Gaëlle Bloret-Pucci : La blockchain n’a pas encore fait son entrée dans la jurisprudence française en matière de contentieux et l’approche des tribunaux sur ces nouveaux moyens de preuve va être intéressante : les juges sont souvent désireux de pouvoir vérifier la preuve par eux-mêmes. Lorsque pour authentifier ses produits authentiques et donc les distinguer des contrefaçons, les titulaires de marque s’appuient sur des systèmes développés par leurs propres services, les juges ont tendance à ne pas s’en satisfaire et à exiger des éléments de preuve complémentaires. Une solution certifiée par un tiers, donc objectivée, est toujours mieux accueillie.

Laura Ziegler : En Chine, la situation est différente. En juin 2018, le tribunal de Hangzhou a reconnu, pour la première fois, la valeur d’une preuve ancrée sur la blockchain. Dans l’affaire que les juges chinois ont dû trancher, le demandeur, une société de médias basée à Hangzhou, reprochait à une société de technologie basée à Shenzhen une violation de ses droits d’auteur sur des images et des pages de son site internet. Le demandeur a tenté d’établir la preuve qu’il était bien le détenteur des droits de propriété intellectuelle sur les images et les pages web en question. Il a produit la preuve de l’ancrage des codes source de ces éléments sur le site baoquan.com, une plateforme de dépôt de preuves basée sur la blockchain Bitcoin. Le demandeur n’avait, en l’espèce, pas eu recours à la certification par un notaire, mais utilisé volontairement la blockchain comme mode de preuve. Ce mode de preuve a été déclaré admissible par la cour. Le juge a même insisté sur l’importance d’avoir une approche neutre et ouverte.

La blockchain représente-t-elle un risque de disruption pour les tiers certificateurs ?

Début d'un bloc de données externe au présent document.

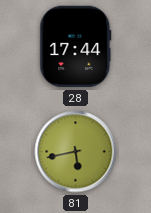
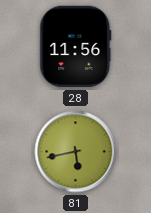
28: 17:44 -> 11:56
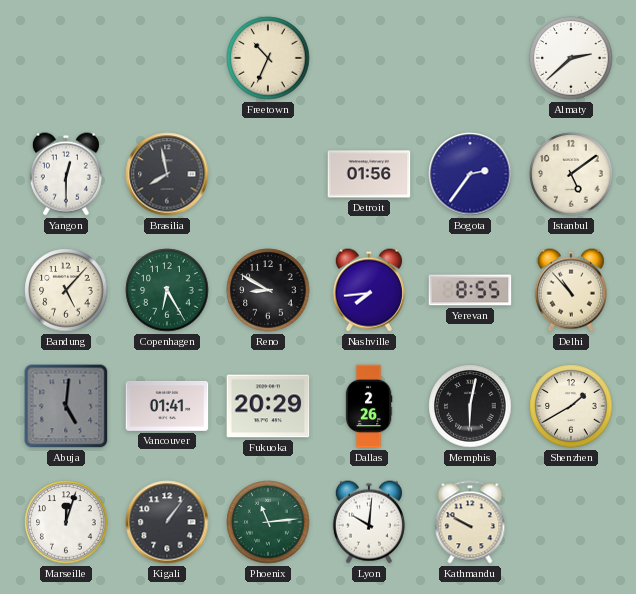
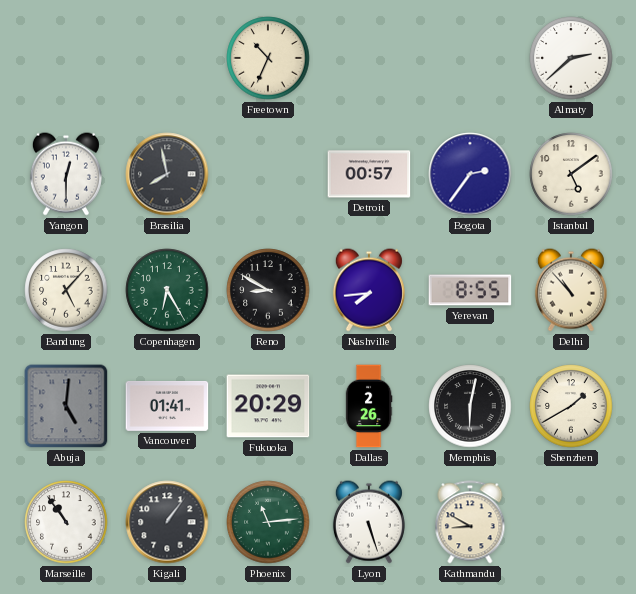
Detroit: 01:56 -> 00:57
Marseille: 12:03 -> 10:54
Lyon: 10:01 -> 5:27
Kathmandu: 9:50 -> 8:50
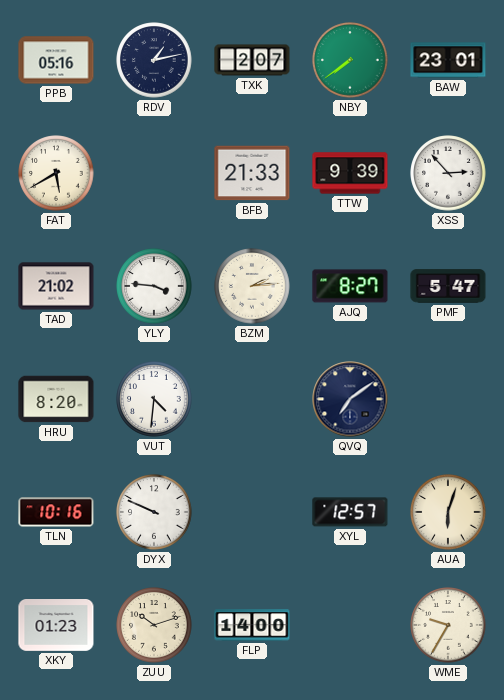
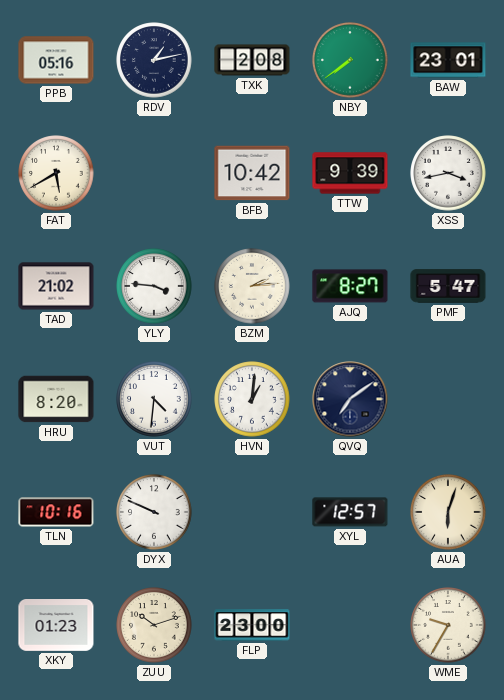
TXK: 2:07 -> 2:08
BFB: 21:33 -> 10:42
XSS: 2:53 -> 3:43
HVN: none -> 1:01
FLP: 14:00 -> 23:00
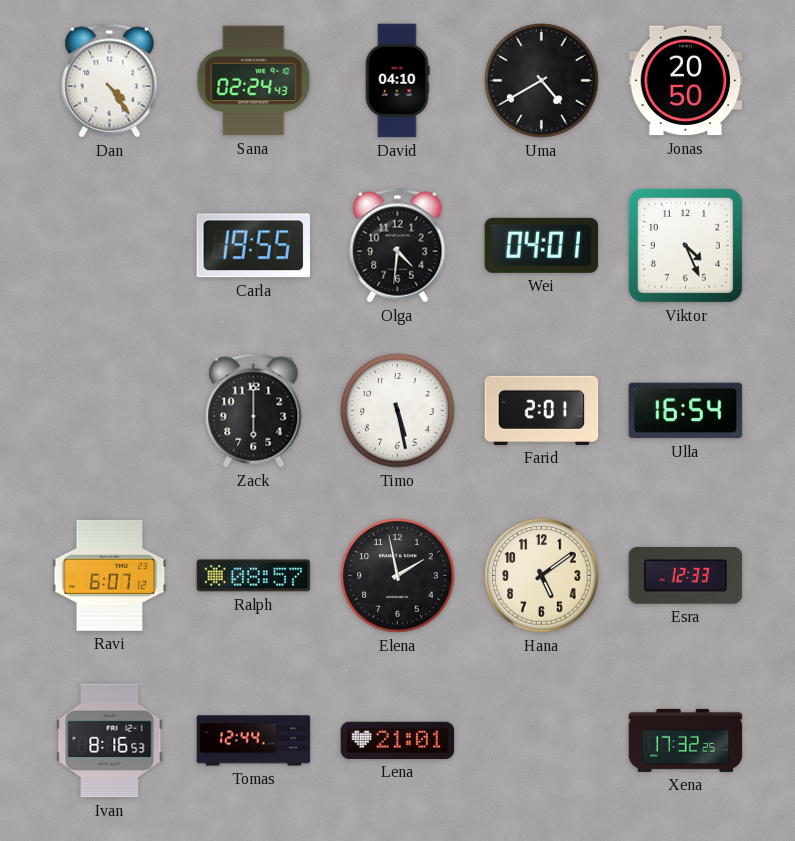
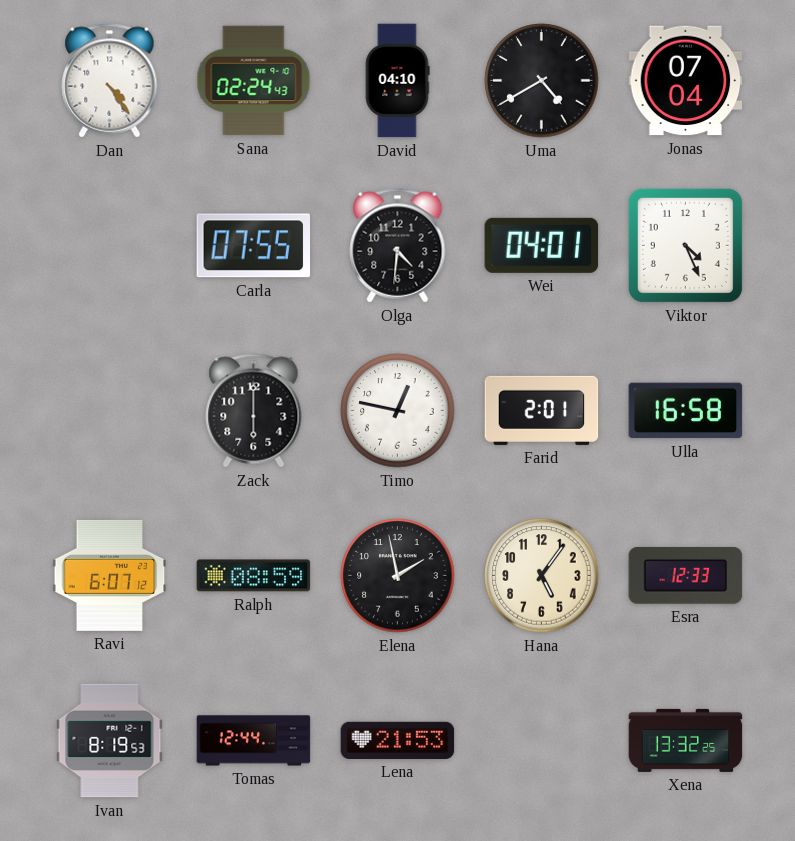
Jonas: 20:50 -> 07:04
Carla: 19:55 -> 07:55
Timo: 5:28 -> 12:47
Ulla: 16:54 -> 16:58
Ralph: 08:57 -> 08:59
Hana: 5:09 -> 5:06
Ivan: 8:16 -> 8:19
Lena: 21:01 -> 21:53
Xena: 17:32 -> 13:32
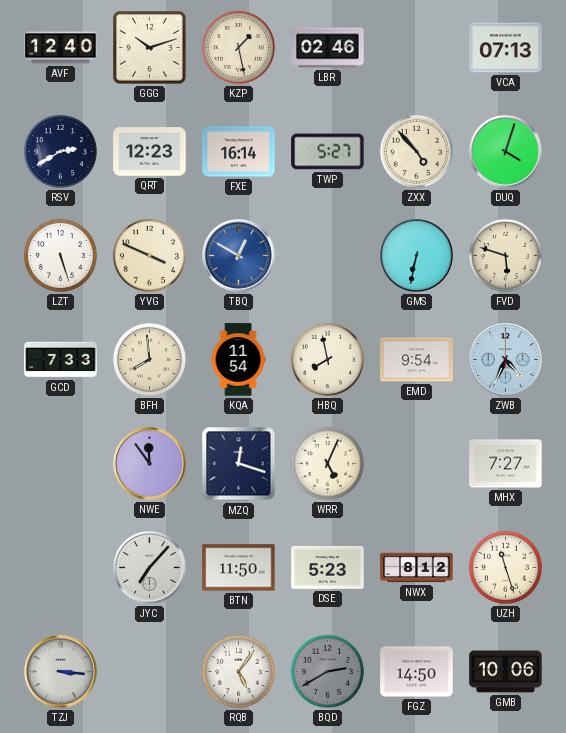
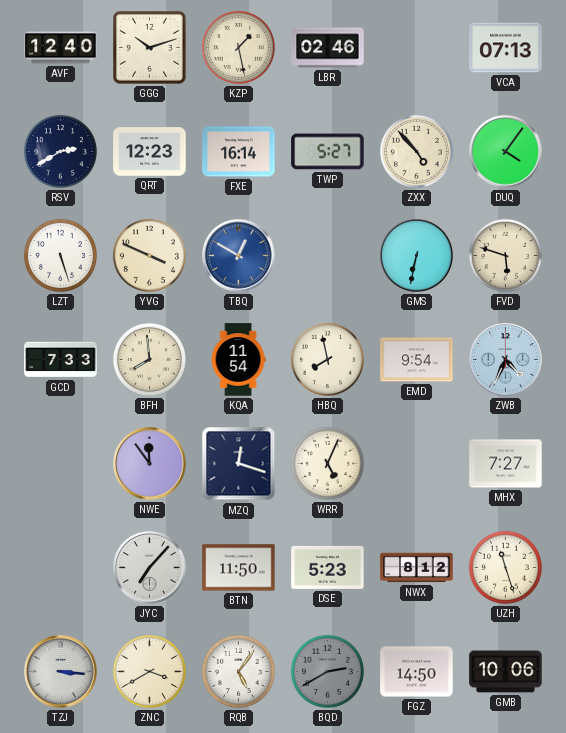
DUQ: 4:03 -> 4:06
ZNC: none -> 3:40
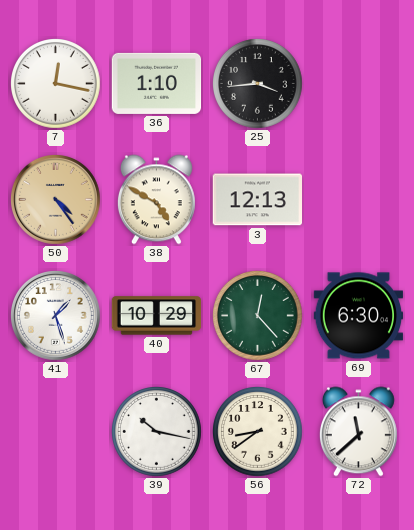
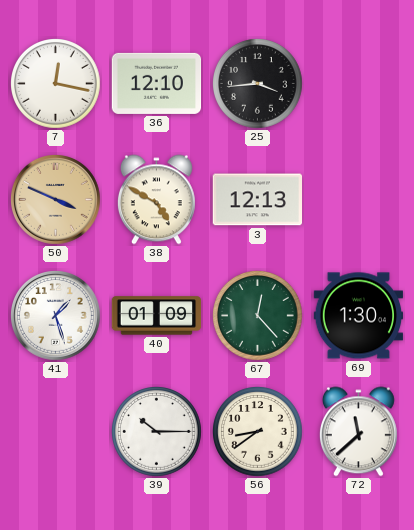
36: 1:10 -> 12:10
50: 4:24 -> 3:49
40: 10:29 -> 01:09
69: 6:30 -> 1:30
39: 10:17 -> 10:15
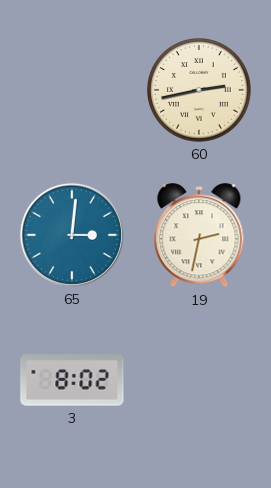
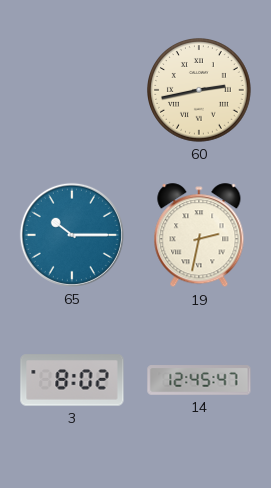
65: 3:01 -> 10:15
14: none -> 12:45
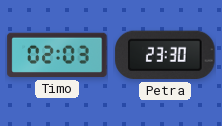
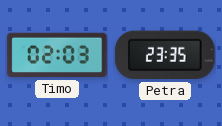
Petra: 23:30 -> 23:35
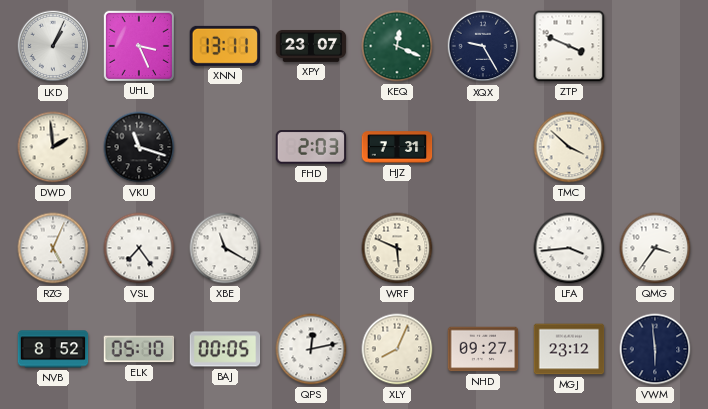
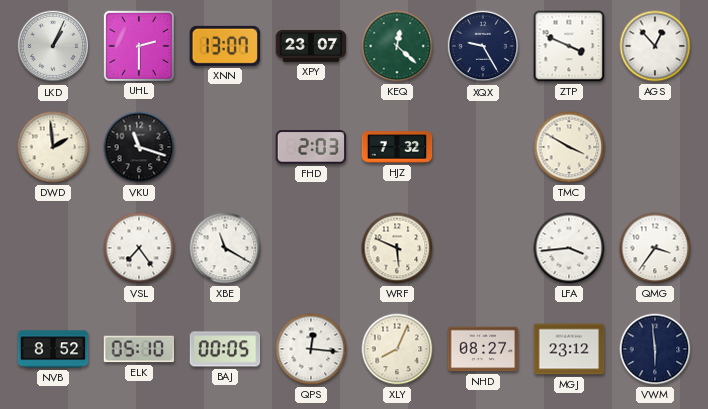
UHL: 3:26 -> 2:30
XNN: 13:11 -> 13:07
KEQ: 12:19 -> 12:22
AGS: none -> 12:53
HJZ: 7:31 -> 7:32
TMC: 3:52 -> 3:50
RZG: 5:04 -> none
QPS: 12:13 -> 12:16
NHD: 09:27 -> 08:27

Gaëlle Bloret-Pucci : Plus qu’une révolution, la blockchain va entraîner une modernisation d’un grand nombre de métiers et organismes en lien avec le droit. Les notaires développent par exemple leur propre blockchain pour la proposer dans le cadre de leurs activités classiques. L’Institut national de la propriété industrielle et la Société des auteurs, compositeurs et éditeurs de musique, qui sont par définition des tiers certificateurs, cherchent aussi à intégrer cette nouvelle technologie dans leur business model.